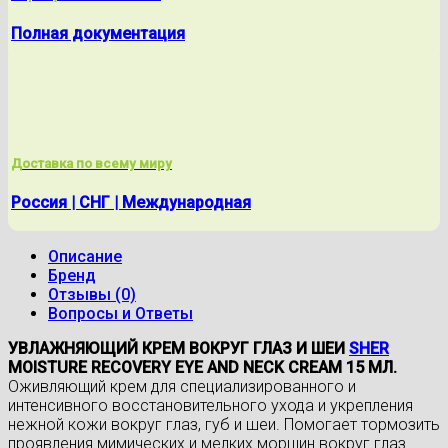
Полная документация
Доставка по всему миру
Россия | СНГ | Международная
Описание
Бренд
Отзывы (0)
Вопросы и Ответы
УВЛАЖНЯЮЩИЙ КРЕМ ВОКРУГ ГЛАЗ И ШЕИ
SHER
MOISTURE RECOVERY EYE AND NECK CREAM 15 МЛ.
Оживляющий крем для специализированного и
интенсивного восстановительного ухода и укрепления
нежной кожи вокруг глаз, губ и шеи. Помогает тормозить
проявления мимических и мелких морщин вокруг глаз.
※
#### PROBLEM REQUIREMENTS
Transcribe the data completely. No pictures should appear in the transcription.

#### ANSWER FOR THE TASK
Полная документация
Доставка по всему миру
Россия | СНГ | Международная
Описание
Бренд
Отзывы (0)
Вопросы и Ответы
УВЛАЖНЯЮЩИЙ КРЕМ ВОКРУГ ГЛАЗ И ШЕИ
SHER
MOISTURE RECOVERY EYE AND NECK CREAM 15 МЛ.
Оживляющий крем для специализированного и
интенсивного восстановительного ухода и укрепления
нежной кожи вокруг глаз, губ и шеи. Помогает тормозить
проявления мимических и мелких морщин вокруг глаз.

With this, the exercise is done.